Wikidata, open data, and interoperability
This week I’m attending a conference titled Collaborations Workshop 2019, run by the Software Sustainability Institute of the UK. The conference focuses on interoperability, documentation, training and sustainability. I’m blogging my notes from the talks I attend. All credit goes to the presenter, and all mistakes are my own.
Franziska Heine presented a keynote on Wikidata, a Wikimedia project that provides structured data to Wikipedia and other data sets. Franziska is Head of Software & Development at Wikimedia Deutschland.
Franziska’s talk was titled “Wikidata, Interoperability and the Future of Scientific Work“.
The Wikidata project
Franziska said she’s very excited to be here and talk about Wikidata, as it’s such a big part of what her team does. She cares about making Wikipedia, which started 20 years ago, into something that remains meaningful in the future.

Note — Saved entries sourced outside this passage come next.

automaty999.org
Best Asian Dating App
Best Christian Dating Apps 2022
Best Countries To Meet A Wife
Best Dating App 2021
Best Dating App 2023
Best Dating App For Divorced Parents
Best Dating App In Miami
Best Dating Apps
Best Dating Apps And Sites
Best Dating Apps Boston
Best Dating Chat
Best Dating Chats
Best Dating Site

Wikidata makes interwiki link semantics so that computers can understand the relationships between the pieces of data. When you ask Siri or Google Assistant a question, the answer comes from Wikidata. Franziska also showed us a map of the world with a data overlay sourced from Wikidata. (I can’t find a link to that specific map, alas.)
Wikidata has more than 20,000 active editors per month. That’s the highest number in the entire Wikimedia movement, surpassing even the number of edits of the English-language Wikipedia.
How Wikidata works
The core of Wikidata is a database of items. Each item describes a concept in the world. Each item has an ID number (“Q number”). Items also have descriptions and language information. In Wikipedia, the content for each language is completely separate. So, you can have the same topic in various languages, each with entirely different content. By contrast, in Wikidata all the languages are properties of the single data item. So, for example, each item has a description, and the description may be available in various languages.
Each item is also linked to all the various Wikipedia instances.
Each item has a number of statements (pieces of information), such as date of birth, place of birth, date of death, and so on. Each statement lists the sources of the information. It is of course possible that different sources may provide conflicting information about a particular statement. For example, there may be different opinions about the date of birth of a person.
Wikidata can be edited by people, but there are also bots that do the updates. The concepts within Wikidata are not built primarily for humans to navigate, but rather for machines to understand. For example, Wikidata is able to give Siri and Google Assistant information in ways that Wikipedia can’t.
But can humans look at the data?
Yes! You can use the Wikidata Query Service to access the data. To get started, grab an example query and then adapt it. The query language is SPARQL.
Franziska showed us some interesting query results:
The location of trees grown from seeds that have travelled around the moon.